Sorry for my English, can't express myself too well :-(
Basically I want to do this:
I have some canopy clusters as result of a canopy clustering pass. Now
i want to generate a "centroids" folder containing just the centroids
of these clusters.
Maybe it is too simple for anyone knowledgeable about mahout so it goes
under the radar.
-----Ursprüngliche Mitteilung-----
Von: Ted Dunning <[email protected]>
An: user <[email protected]>
Verschickt: Do, 3 Jan 2013 5:13 pm
Betreff: Re: Seeding k-means with canopy clustering / Filter canopies
On Thu, Jan 3, 2013 at 8:08 AM, Stefan Kreuzer
<[email protected]>wrote:
But even with a small weight (not sure how to apply that) i still
have the
wrong number of centroids, i.e. the wrong k?
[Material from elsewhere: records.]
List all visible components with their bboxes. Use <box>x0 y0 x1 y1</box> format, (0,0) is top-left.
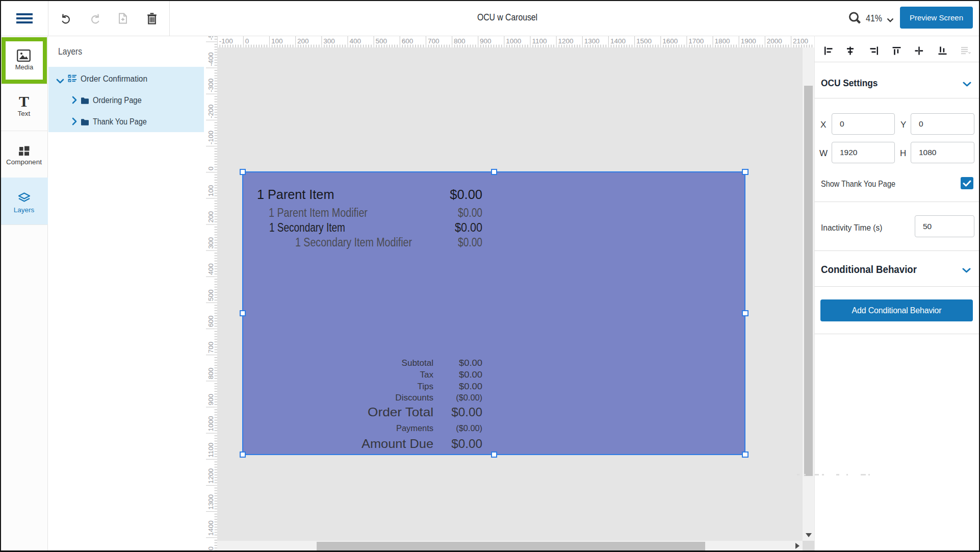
svg-text:1400: 1400 <box>207 520 215 536</box>
svg-text:800: 800 <box>454 37 466 45</box>
svg-text:600: 600 <box>207 315 215 327</box>
svg-text:900: 900 <box>480 37 492 45</box>
svg-text:2100: 2100 <box>793 37 808 45</box>
svg-text:1600: 1600 <box>662 37 678 45</box>
svg-text:1300: 1300 <box>207 494 215 510</box>
svg-text:800: 800 <box>207 368 215 380</box>
svg-text:0: 0 <box>207 167 215 171</box>
svg-text:500: 500 <box>207 289 215 301</box>
svg-text:700: 700 <box>207 342 215 354</box>
svg-text:700: 700 <box>428 37 440 45</box>
svg-text:2000: 2000 <box>767 37 782 45</box>
svg-text:400: 400 <box>207 263 215 275</box>
svg-text:1000: 1000 <box>506 37 521 45</box>
svg-text:100: 100 <box>207 185 215 197</box>
svg-text:900: 900 <box>207 394 215 406</box>
svg-text:0: 0 <box>245 37 249 45</box>
svg-text:1200: 1200 <box>207 468 215 484</box>
svg-text:600: 600 <box>402 37 414 45</box>
svg-text:1700: 1700 <box>688 37 704 45</box>
svg-text:200: 200 <box>207 211 215 223</box>
svg-text:300: 300 <box>323 37 335 45</box>
svg-text:400: 400 <box>349 37 361 45</box>
svg-text:200: 200 <box>297 37 309 45</box>
svg-text:-500: -500 <box>207 36 215 40</box>
svg-text:1200: 1200 <box>558 37 574 45</box>
svg-text:-100: -100 <box>219 37 233 45</box>
svg-text:1100: 1100 <box>532 37 547 45</box>
svg-text:1500: 1500 <box>207 546 215 551</box>
svg-text:-300: -300 <box>207 79 215 92</box>
svg-text:-100: -100 <box>207 131 215 144</box>
svg-text:-200: -200 <box>207 105 215 118</box>
svg-text:100: 100 <box>271 37 283 45</box>
svg-text:500: 500 <box>376 37 388 45</box>
svg-text:1000: 1000 <box>207 416 215 432</box>
svg-text:300: 300 <box>207 237 215 249</box>
svg-text:1300: 1300 <box>584 37 600 45</box>
svg-text:1800: 1800 <box>715 37 730 45</box>
svg-text:1500: 1500 <box>636 37 652 45</box>
svg-text:1400: 1400 <box>610 37 626 45</box>
svg-text:1900: 1900 <box>741 37 756 45</box>
svg-text:-400: -400 <box>207 52 215 66</box>
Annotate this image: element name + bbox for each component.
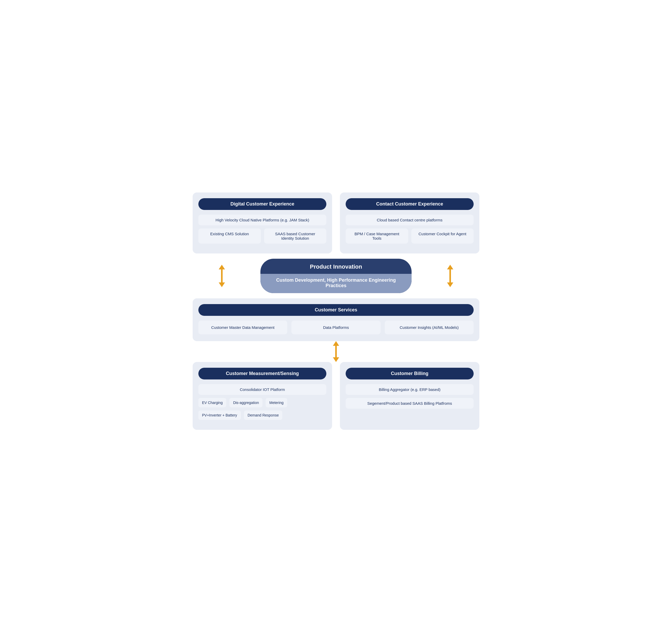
contact-experience-box: Contact Customer Experience Cloud based …	[340, 193, 479, 253]
contact-chip2: BPM / Case Management Tools	[346, 229, 408, 244]
top-row: Digital Customer Experience High Velocit…	[193, 193, 479, 253]
arrows-top-row: Product Innovation Custom Development, H…	[193, 253, 479, 298]
digital-chip2: Existing CMS Solution	[198, 229, 261, 244]
measurement-header: Customer Measurement/Sensing	[198, 368, 326, 379]
billing-chips-row1: Billing Aggregator (e.g. ERP based)	[346, 384, 474, 395]
product-innovation-box: Product Innovation Custom Development, H…	[260, 259, 412, 293]
left-arrow-shaft	[221, 269, 223, 282]
customer-services-box: Customer Services Customer Master Data M…	[193, 298, 479, 341]
left-arrow	[219, 265, 225, 287]
left-arrow-head-down	[219, 282, 225, 287]
left-arrow-head-up	[219, 265, 225, 269]
digital-chips-row1: High Velocity Cloud Native Platforms (e.…	[198, 215, 326, 225]
contact-chips-row1: Cloud based Contact centre platforms	[346, 215, 474, 225]
center-arrow-head-down	[333, 357, 339, 362]
measurement-chips-row2: EV Charging Dis-aggregation Metering	[198, 398, 326, 407]
billing-box: Customer Billing Billing Aggregator (e.g…	[340, 362, 479, 430]
contact-chip3: Customer Cockpit for Agent	[411, 229, 474, 244]
measurement-chips-row3: PV+Inverter + Battery Demand Response	[198, 411, 326, 420]
measurement-chip4: Metering	[266, 398, 287, 407]
customer-services-chips: Customer Master Data Management Data Pla…	[198, 320, 474, 334]
digital-experience-header: Digital Customer Experience	[198, 198, 326, 210]
center-arrow-head-up	[333, 341, 339, 346]
center-arrow	[333, 341, 339, 362]
billing-chip1: Billing Aggregator (e.g. ERP based)	[346, 384, 474, 395]
digital-experience-box: Digital Customer Experience High Velocit…	[193, 193, 332, 253]
measurement-chip1: Consolidator IOT Platform	[198, 384, 326, 395]
contact-chip1: Cloud based Contact centre platforms	[346, 215, 474, 225]
measurement-chip3: Dis-aggregation	[229, 398, 262, 407]
measurement-chips-row1: Consolidator IOT Platform	[198, 384, 326, 395]
digital-chip3: SAAS based Customer Identity Solution	[264, 229, 327, 244]
measurement-box: Customer Measurement/Sensing Consolidato…	[193, 362, 332, 430]
right-arrow-shaft	[449, 269, 451, 282]
bottom-row: Customer Measurement/Sensing Consolidato…	[193, 362, 479, 430]
diagram-container: Digital Customer Experience High Velocit…	[193, 193, 479, 430]
measurement-chip2: EV Charging	[198, 398, 226, 407]
contact-experience-header: Contact Customer Experience	[346, 198, 474, 210]
billing-chips-row2: Segement/Product based SAAS Billing Plat…	[346, 398, 474, 409]
cs-chip2: Data Platforms	[291, 320, 380, 334]
right-arrow-head-down	[447, 282, 453, 287]
customer-services-header: Customer Services	[198, 304, 474, 316]
product-innovation-title: Product Innovation	[260, 259, 412, 274]
measurement-chip6: Demand Response	[244, 411, 283, 420]
billing-header: Customer Billing	[346, 368, 474, 379]
center-arrow-shaft	[335, 346, 337, 357]
cs-chip1: Customer Master Data Management	[198, 320, 287, 334]
cs-chip3: Customer Insights (AI/ML Models)	[385, 320, 474, 334]
measurement-chip5: PV+Inverter + Battery	[198, 411, 241, 420]
contact-chips-row2: BPM / Case Management Tools Customer Coc…	[346, 229, 474, 244]
billing-chip2: Segement/Product based SAAS Billing Plat…	[346, 398, 474, 409]
digital-chip1: High Velocity Cloud Native Platforms (e.…	[198, 215, 326, 225]
product-innovation-subtitle: Custom Development, High Performance Eng…	[260, 274, 412, 293]
digital-chips-row2: Existing CMS Solution SAAS based Custome…	[198, 229, 326, 244]
right-arrow-head-up	[447, 265, 453, 269]
right-arrow	[447, 265, 453, 287]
I didn't think so. I seem to be confused about what you want.
I imagined something like:
1. Do canopy clustering with clusterFilter param => retrieve a folder
with
x canopy clusters and a folder with x+n canopy centroids, where x
represents a good value for k.
2. Remove centroids that do not correspond with any of the canopy
clusters.
3. Use these reduced set of canopy centroid as seed for k-means.
What about running a single k-means assignment pass where you assign the
x+n canopy centroids to each of the x clusters that you have?